• [THE PROBLEM]: Scan the records for the string "September"; copy each line where it occurs.

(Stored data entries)
________________________
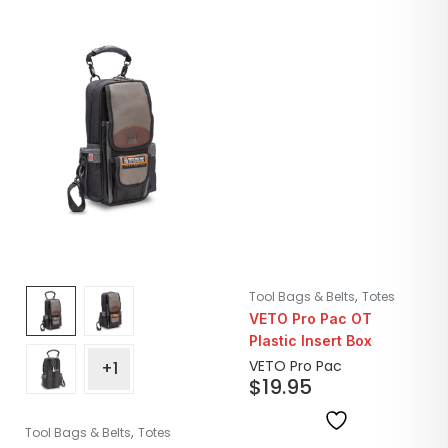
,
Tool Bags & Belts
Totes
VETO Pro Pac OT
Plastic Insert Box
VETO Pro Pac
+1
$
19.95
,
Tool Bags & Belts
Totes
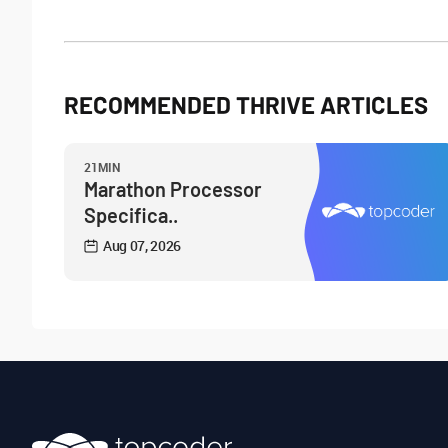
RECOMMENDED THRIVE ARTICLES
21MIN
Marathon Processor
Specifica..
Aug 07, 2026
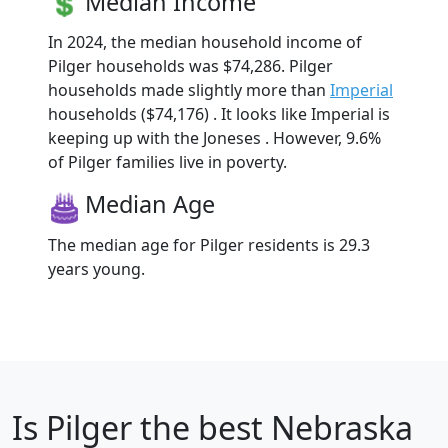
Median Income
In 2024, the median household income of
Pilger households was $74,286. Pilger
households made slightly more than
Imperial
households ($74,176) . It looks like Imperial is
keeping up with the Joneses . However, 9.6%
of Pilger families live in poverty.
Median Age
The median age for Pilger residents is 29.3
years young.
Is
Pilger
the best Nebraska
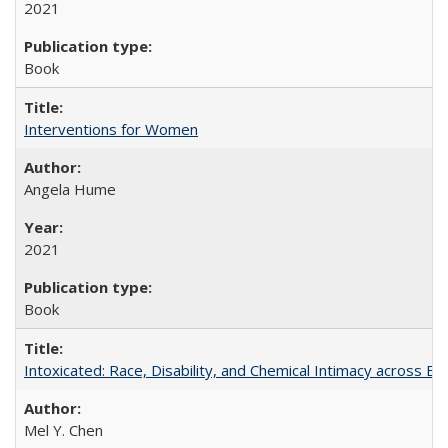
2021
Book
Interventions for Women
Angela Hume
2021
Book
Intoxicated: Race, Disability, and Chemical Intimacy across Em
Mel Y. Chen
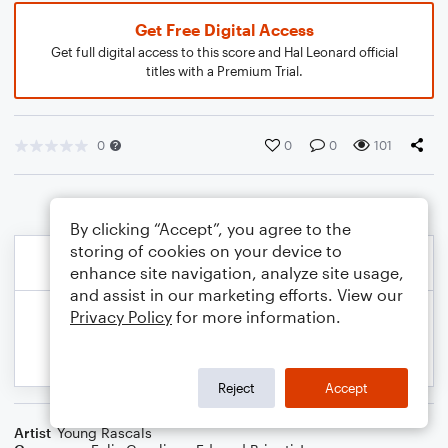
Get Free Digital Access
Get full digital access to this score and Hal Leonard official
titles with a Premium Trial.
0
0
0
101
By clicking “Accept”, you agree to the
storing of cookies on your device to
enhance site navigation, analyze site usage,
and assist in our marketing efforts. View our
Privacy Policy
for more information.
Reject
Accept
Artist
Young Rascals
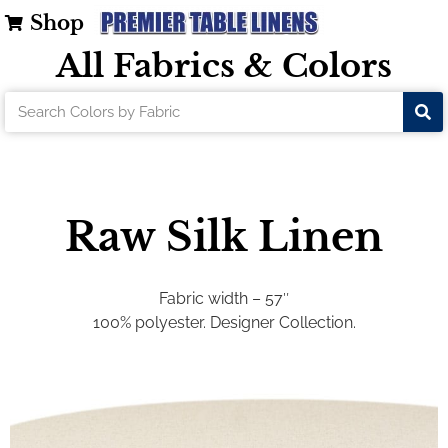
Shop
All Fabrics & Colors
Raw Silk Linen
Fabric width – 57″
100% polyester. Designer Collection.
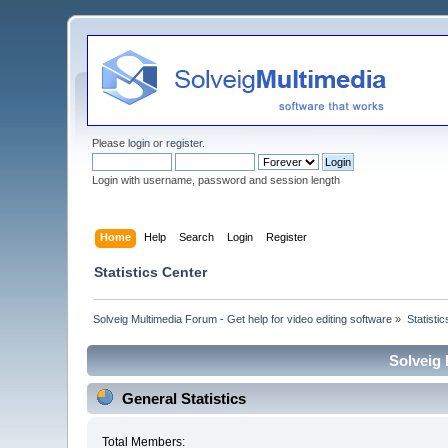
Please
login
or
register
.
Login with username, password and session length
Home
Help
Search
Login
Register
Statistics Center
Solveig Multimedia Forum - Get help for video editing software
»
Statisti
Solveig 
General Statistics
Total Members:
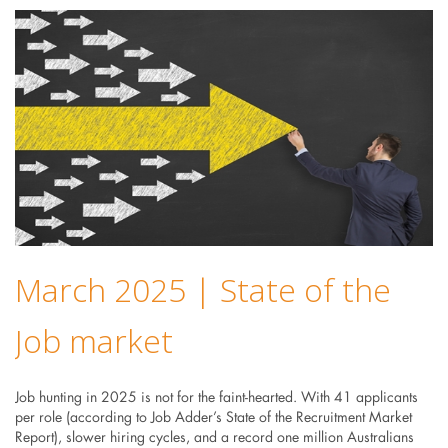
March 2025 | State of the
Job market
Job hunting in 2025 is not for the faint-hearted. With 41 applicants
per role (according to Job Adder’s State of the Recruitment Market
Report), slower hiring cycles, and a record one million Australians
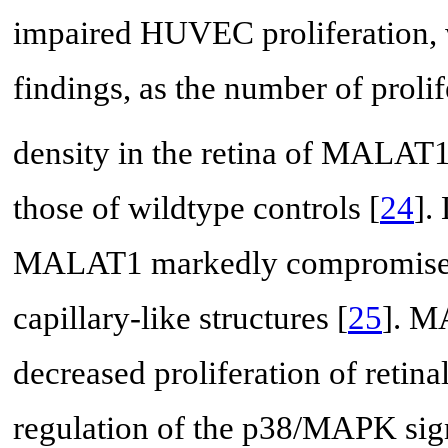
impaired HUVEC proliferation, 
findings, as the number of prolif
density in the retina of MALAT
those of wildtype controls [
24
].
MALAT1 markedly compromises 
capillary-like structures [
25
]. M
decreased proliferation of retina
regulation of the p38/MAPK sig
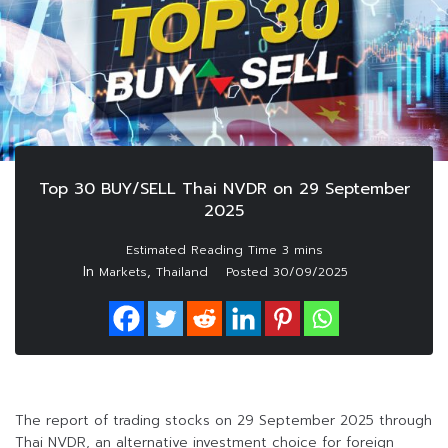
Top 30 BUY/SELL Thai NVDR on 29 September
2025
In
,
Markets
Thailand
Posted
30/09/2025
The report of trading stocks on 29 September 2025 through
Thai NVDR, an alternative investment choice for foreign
________________________
• [WRITTEN SOLUTION]:
Top 30 BUY/SELL Thai NVDR on 29 September
The report of trading stocks on 29 September 2025 through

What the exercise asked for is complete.